The story of journalists hacking into the voice mails of princes, police, celebrities, sports figures, and ordinary people has caught everyone's attention. It's the story of politicians too cozy with the press and police too friendly with the people they're investigating -- all of which meant investigations didn't happen when and how they should have. It's been described as the biggest scandal in British politics in seventy-five years, and it is possible that it will bring down the current coalition government.

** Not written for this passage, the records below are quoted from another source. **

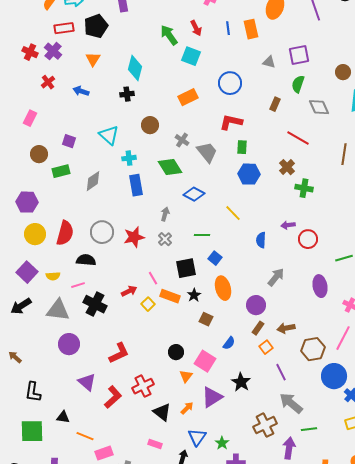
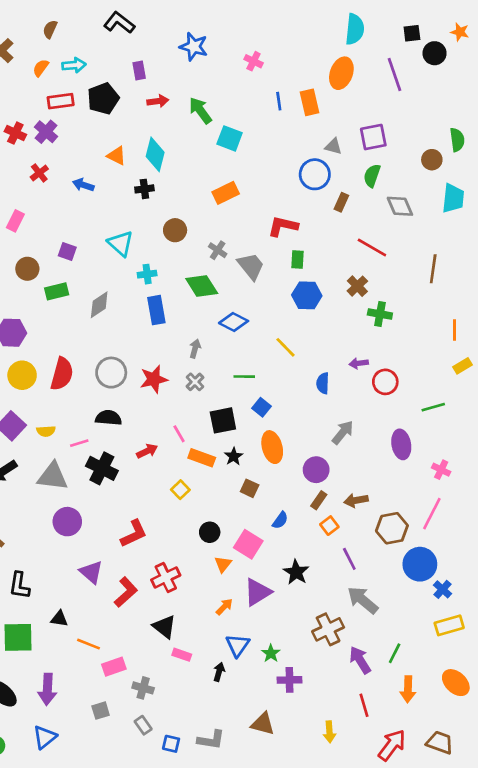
red arrow: (196, 28) -> (158, 101), moved, turned -70
orange triangle: (93, 59) -> (117, 156), moved, turned -35
blue circle: (230, 83) -> (315, 174), moved
black semicircle: (86, 260) -> (109, 418), moved
yellow square: (148, 304) -> (180, 490), moved
black triangle: (162, 412) -> (164, 627), moved
green line: (309, 429) -> (395, 653), moved, turned -56
purple arrow: (289, 448) -> (360, 660), turned -40

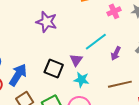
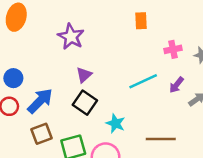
purple star: (47, 22) -> (71, 37), moved
purple arrow: (116, 53) -> (176, 85), moved
purple triangle: (76, 60) -> (84, 75), moved

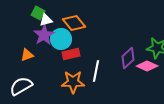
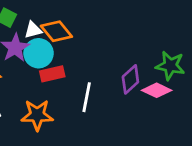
white triangle: (46, 20) -> (33, 30), moved
orange star: (73, 82) -> (37, 115), moved

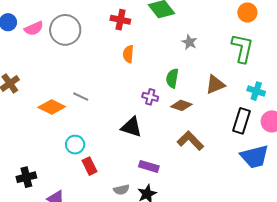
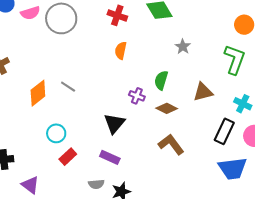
orange diamond: (52, 107) -> (38, 93), turned -72
black triangle: (131, 127) -> (114, 123), turned 45
red rectangle: (90, 166) -> (68, 157), turned 66
purple rectangle: (149, 166) -> (110, 157), moved

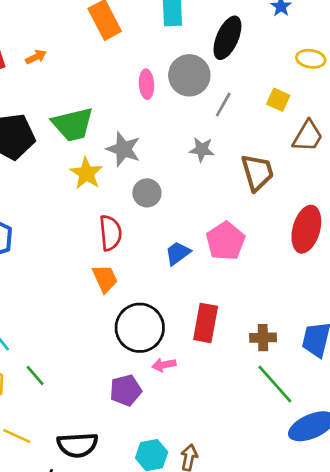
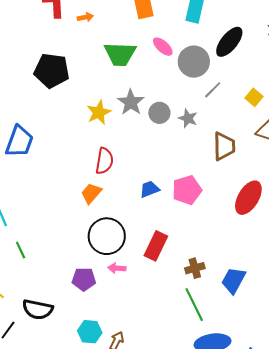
pink ellipse: (147, 84) -> (163, 47), moved, turned -60
green trapezoid: (73, 124) -> (120, 54), moved
gray circle: (147, 193) -> (159, 113), moved
orange trapezoid: (105, 279) -> (91, 193), turned -130
brown cross: (263, 338) -> (195, 268), turned -30

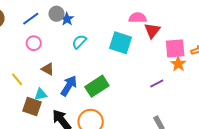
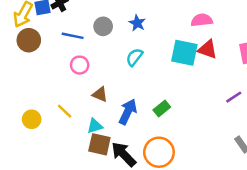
blue line: (31, 19) -> (73, 36), turned 54
blue star: (67, 19) -> (137, 23), moved
red triangle: (152, 31) -> (207, 49), moved, turned -42
green rectangle: (97, 86) -> (162, 108), size x0.6
brown square: (32, 106) -> (99, 144), moved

For those of us in communications security, the events across the pond are mesmerizing -- and all too familiar. It started with a common problem -- insecurity. In this case, it was the access mechanism for voice mail messages. At the time the hacking began, two of the three major carriers -- O2 and Vodafone -- allowed customers to use a preset PIN for accessing cell phone messages. The predictable result: many users didn't change the default, and so the hackers -- people hired by News of the World and other News International papers -- tried the limited number of default numbers. Often they got in.
But this was not the only problem. Sometimes when service advisers would help customers change their PINs (e.g., if customers lost a phone), the service representative knew the key. And then, according to a Member of Parliament, at various times -- unknown at present whether this includes the current set of hacking cases -- "There is clear evidence that in some cases rogue staff members [of mobile phone companies] sold information to investigators and reporters." A worse breach was "pinging." The New York Times has reported that the rogue British newspaper paid off police to find people's precise locations through the "pings" of their of their cell phones to towers.
The latter is, of course, an important investigatory technique for law enforcement; it is one increasingly used for locating high-value targets. Being able to track someone at this level of specificity presents a huge privacy and security risk, and so law enforcement and security officials were supposed to employ it on a case-by-case basis and only for targets of high importance (the Times reported it was to be limited to "high-profile criminal cases and terrorism investigations"). But procedures were subverted -- police submitted requests after being paid off by the paper -- and the risks are enormous.
In the debates about wiretapping in the U.S., there has been little focus on rogue wiretapping. This is not to say such things haven't happened; for example, through the 1980s and 1990s, the LAPD often wiretapped without the required court order. And the 2007 Department of Justice Inspector General report on the FBI use of exigent letters -- letters requesting immediate access to telephone records with claims to service providers that subpoenas would follow -- found various problems: no paper trail for some requests (only a verbal request), dates and other specifics of the surveillance missing (so much more information was supplied than ought to have been), fishing expeditions to discover the circle of contacts a potential target had.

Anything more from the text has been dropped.